MatchaMatch: A Community App Born from Matcha Obsession

I am unreasonably into matcha. Not in a casual “I’ll have a matcha latte” way. In a “what farm in Uji did these leaves come from and what was the shading duration” way. I’ve tried matcha at dozens of cafes across multiple cities, and the quality variance is staggering. Some places use ceremonial-grade matcha whisked properly. Others dump commodity powder into a cup of steamed milk and charge $7 for it.

The problem is you can’t tell which is which before you order. Google Maps rates businesses, not matcha. A five-star review that says “great vibes, love the ambiance” doesn’t tell you whether the matcha is ceremonial grade or culinary. Yelp rates restaurants, not specific drinks. Neither platform captures the details that matter for matcha.

So I built MatchaMatch.

What it does

MatchaMatch is a community review app specifically for matcha at local cafes and shops. You open the app, it finds your location, and shows you matcha spots nearby with reviews from people who actually care about matcha quality.

The reviews are matcha-specific. Instead of a generic star rating, reviewers can capture what matters: Is the matcha ceremonial grade? How is it prepared, whisked, blended, or just stirred? What’s the temperature? Sweetness level? Cost? These are the things I want to know before I drive across town for a matcha latte, and none of them show up in a typical Google review.

The review flow has two phases. When you’re at a cafe and you’ve just had a matcha, the last thing you want to do is fill out a detailed form. So the first phase is quick: star rating, a few notes, maybe a photo. Submit and done. Later, when you’re at home, you can go back and add the detailed information: grade, preparation method, temperature, sweetness, price. The quick capture doesn’t block the detailed review, and the detailed review is always optional.

It’s a website you add to your home screen. No app store, no downloads, no updates to manage. The matcha community is niche enough that the friction of an app store download would kill adoption. A link you can share in a group chat is more practical.

The community layer

When you sign in via Google, your reviews are tied to your profile. Other users can see who reviewed what. You start recognizing the reviewers whose taste aligns with yours. An anonymous five-star rating doesn’t tell you much. A review from someone who’s tried forty matcha spots and consistently provides detailed notes is worth reading.

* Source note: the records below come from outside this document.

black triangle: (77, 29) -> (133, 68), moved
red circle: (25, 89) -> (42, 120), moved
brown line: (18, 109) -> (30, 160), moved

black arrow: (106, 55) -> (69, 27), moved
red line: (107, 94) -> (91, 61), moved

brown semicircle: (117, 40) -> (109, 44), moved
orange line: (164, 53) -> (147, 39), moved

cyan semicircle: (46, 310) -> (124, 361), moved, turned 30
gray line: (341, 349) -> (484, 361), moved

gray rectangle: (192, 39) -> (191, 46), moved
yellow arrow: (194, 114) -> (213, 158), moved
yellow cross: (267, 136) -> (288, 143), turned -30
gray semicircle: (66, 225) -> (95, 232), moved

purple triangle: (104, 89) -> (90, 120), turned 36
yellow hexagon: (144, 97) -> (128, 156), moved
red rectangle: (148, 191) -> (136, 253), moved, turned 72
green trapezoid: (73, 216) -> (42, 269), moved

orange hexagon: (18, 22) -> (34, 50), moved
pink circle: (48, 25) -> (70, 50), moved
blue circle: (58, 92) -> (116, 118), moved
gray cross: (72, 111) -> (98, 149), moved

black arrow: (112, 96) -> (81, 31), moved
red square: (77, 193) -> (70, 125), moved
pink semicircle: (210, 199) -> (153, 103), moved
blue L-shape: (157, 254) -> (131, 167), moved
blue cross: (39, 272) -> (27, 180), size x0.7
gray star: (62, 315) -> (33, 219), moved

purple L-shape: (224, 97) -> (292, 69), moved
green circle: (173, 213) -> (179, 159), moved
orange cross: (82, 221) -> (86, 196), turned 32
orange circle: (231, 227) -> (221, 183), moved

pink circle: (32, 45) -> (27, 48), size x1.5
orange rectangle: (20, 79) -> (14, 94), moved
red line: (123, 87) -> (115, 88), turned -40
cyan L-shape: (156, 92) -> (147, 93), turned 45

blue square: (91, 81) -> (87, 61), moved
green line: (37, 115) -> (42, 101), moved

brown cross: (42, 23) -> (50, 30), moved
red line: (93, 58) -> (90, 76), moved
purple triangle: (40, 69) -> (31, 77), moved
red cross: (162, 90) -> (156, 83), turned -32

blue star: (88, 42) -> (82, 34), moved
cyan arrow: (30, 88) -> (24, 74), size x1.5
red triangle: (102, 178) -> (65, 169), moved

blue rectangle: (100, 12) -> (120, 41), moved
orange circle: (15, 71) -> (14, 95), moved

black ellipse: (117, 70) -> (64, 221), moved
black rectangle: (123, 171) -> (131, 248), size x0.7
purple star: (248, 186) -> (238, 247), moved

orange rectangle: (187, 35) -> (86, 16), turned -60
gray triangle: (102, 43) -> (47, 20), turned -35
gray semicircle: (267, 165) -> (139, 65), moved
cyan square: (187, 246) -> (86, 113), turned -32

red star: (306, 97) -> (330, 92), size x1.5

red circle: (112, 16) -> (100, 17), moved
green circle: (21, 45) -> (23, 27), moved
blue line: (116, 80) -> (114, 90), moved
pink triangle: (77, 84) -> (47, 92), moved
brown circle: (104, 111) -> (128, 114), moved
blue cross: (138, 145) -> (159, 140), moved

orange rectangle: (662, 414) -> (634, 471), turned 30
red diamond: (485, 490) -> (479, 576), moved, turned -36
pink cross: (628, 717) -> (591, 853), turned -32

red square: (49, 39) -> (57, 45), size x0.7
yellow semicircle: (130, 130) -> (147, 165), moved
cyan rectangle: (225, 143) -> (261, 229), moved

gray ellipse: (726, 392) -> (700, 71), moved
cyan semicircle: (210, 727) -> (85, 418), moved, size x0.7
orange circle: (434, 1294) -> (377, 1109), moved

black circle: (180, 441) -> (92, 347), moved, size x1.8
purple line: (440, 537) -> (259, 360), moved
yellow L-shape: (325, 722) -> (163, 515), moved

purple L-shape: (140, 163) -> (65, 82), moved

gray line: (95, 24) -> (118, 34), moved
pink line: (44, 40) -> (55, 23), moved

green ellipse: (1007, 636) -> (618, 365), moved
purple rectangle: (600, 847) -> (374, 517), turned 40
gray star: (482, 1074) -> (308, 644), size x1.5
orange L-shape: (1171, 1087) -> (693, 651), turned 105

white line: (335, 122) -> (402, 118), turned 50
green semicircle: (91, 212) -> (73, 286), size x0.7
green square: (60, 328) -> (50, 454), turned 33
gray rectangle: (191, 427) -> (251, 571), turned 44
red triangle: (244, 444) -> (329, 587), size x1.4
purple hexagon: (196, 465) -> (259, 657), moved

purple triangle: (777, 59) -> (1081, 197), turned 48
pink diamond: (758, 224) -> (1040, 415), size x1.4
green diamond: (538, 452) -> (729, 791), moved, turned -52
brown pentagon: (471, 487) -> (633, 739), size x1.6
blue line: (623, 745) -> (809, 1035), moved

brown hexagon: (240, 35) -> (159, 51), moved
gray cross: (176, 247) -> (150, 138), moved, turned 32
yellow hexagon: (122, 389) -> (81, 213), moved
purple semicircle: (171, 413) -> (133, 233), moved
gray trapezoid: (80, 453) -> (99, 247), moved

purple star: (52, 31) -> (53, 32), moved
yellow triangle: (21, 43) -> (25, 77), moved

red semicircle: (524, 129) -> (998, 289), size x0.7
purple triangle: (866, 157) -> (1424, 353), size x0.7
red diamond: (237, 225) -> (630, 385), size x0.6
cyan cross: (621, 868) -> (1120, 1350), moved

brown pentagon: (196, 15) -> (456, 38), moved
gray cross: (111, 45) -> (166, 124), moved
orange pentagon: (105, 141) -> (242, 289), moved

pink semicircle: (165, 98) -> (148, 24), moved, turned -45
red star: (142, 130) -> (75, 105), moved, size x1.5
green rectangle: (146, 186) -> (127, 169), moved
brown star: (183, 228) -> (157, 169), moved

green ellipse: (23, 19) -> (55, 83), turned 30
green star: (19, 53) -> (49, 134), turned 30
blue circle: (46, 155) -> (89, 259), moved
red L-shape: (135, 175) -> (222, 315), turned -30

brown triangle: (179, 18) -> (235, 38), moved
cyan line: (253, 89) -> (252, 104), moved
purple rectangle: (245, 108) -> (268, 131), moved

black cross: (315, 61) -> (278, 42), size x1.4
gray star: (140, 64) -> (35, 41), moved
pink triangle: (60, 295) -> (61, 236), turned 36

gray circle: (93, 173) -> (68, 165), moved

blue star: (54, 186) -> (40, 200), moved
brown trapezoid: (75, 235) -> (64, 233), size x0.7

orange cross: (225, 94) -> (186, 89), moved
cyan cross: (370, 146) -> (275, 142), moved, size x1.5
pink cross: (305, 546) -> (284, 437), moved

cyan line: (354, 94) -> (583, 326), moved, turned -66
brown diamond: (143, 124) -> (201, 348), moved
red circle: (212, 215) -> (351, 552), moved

The app auto-centers on your location and searches the visible map area. If there aren’t many reviewed spots nearby, it automatically expands the search radius so you’re never staring at an empty map. The search combines reviewed places from the MatchaMatch database with Google Places suggestions, so you can find and review spots even if nobody’s reviewed them yet.

Current state

MatchaMatch is live. Not every project needs to solve a critical problem. This one exists because I like matcha and got annoyed that I couldn’t find good information about it. I built DealCred for a similar reason, applied to real estate deals.